Continuano le indagini volte a far luce sulle circostanze in cui è maturato l’omicidio di Fabio Ascione, il 20enne, estraneo alle logiche criminali, ucciso all’alba dello scorso 7 aprile, nel Parco di Topolino di Ponticelli, il rione in cui viveva, al rientro da una serata di lavoro al bingo di Cercola, raggiunto da un proiettile partito accidentalmente dalla pistola brandita da Francescopio Autiero, giovane nipote di uno dei ras dei De Micco, il clan che attualmente detiene il controllo degli affari illeciti nel quartiere.
Nella notte tra lunedì 15 e martedì 16 giugno, il Nucleo Operativo della Compagnia Carabinieri Napoli Poggioreale ha fatto scattare le manette per due giovani coinvolti nei fatti che hanno preceduto la tragica morte del 20enne.
Prima di quello sparo partito accidentalmente, Autiero, insieme a un minorenne, aveva ingaggiato un conflitto a fuoco con un gruppo di coetanei di Volla con i quali erano entrati in contrasto da diverso tempo. Il colpo rivelatosi fatale per Ascione sarebbe partito dalla pistola maneggiata da Autiero proprio in seguito a quel raid, quando aveva trovato riparo sotto l’androne di uno dei palazzi del rione e si stava vantando con un gruppo di amici dell’azione criminale compiuta poco prima. Un colpo che ha sorpreso e spiazzato soprattutto la vittima: “Wua, fra mi hai colpito”, avrebbe esclamato il 20enne quando si è reso conto di essere stato raggiunto da quello sparo. Ascione, mentre rincasava a piedi dopo il turno di lavoro, si sarebbe avvicinato al gruppo di giovani, riconoscendo alcuni amici e due cugini, per poi essere raggiunto da quel colpo di pistola che non gli ha lasciato scampo.

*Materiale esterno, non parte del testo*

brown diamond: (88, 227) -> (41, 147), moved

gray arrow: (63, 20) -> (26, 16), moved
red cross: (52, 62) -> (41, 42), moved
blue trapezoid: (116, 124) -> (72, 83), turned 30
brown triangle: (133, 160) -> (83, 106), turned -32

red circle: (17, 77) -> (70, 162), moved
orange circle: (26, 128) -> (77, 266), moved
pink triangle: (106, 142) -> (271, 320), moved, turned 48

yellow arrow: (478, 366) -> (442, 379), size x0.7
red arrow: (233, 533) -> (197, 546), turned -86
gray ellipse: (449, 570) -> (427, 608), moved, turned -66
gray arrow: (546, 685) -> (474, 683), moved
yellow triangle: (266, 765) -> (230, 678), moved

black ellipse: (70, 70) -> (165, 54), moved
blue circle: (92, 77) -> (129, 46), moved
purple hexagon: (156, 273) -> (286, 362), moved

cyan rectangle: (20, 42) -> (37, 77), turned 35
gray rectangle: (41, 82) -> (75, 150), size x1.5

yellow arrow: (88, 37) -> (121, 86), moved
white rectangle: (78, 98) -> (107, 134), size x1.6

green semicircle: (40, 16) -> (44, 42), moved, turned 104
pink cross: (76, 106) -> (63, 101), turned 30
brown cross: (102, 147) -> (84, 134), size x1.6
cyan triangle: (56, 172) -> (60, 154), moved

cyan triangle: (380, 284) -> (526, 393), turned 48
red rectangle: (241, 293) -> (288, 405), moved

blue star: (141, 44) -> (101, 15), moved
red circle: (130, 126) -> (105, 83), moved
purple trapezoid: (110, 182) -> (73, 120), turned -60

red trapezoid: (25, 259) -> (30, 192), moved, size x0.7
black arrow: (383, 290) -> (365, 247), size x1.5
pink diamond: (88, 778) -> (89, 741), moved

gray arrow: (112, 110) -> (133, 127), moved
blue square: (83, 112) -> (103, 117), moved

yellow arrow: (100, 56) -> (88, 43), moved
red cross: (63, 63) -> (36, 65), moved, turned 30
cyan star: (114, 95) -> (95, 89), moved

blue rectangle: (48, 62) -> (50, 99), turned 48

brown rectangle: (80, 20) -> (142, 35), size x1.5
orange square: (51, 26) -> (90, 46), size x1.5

Come trapelava nitidamente dal decreto di fermo eseguito lo scorso 14 aprile e che ha portato all’arresto di Autiero e del minore C.V., alcuni giovani che orbitavano intorno ai due autori di quel conflitto a fuoco con il gruppo di Volla hanno ricoperto un ruolo penalmente rilevante.
Dai frame estrapolati dalle immagini delle videocamere del bar Livelli, locale adiacente al rione che ha funto da teatro dell’omicidio di Fabio Ascione, il cugino di quest’ultimo, Eugenio Ascione, 25 anni il prossimo novembre, avrebbe consegnato la pistola ad Autiero nella fasi precedenti al raid contro il gruppo rivale. Non a caso, Eugenio Ascione è uno dei due giovani tratti in arresto nelle ore precedenti. Le manette sono scattate anche per Emanuele Loquercio, 30 anni, anche lui menzionato nello stesso provvedimento tra i giovani più attivi durante le fasi che hanno preceduto la tragica morte di un ragazzo di 20 anni, estraneo alle logiche criminali.
Un duplice arresto che sottolinea la volontà degli inquirenti di far piena luce sulle circostanze che hanno portato alla morte di un giovane innocente e che pertanto rappresenta la continuazione delle indagini che due mesi fa hanno fatto scattare le manette per i ragazzi direttamente coinvolti nell’omicidio di Ascione e nel conflitto a fuoco che ha preceduto quel tragico epilogo.
Dopo le formalità di rito, i due giovani sono stati trasferiti presso il carcere di Secondigliano.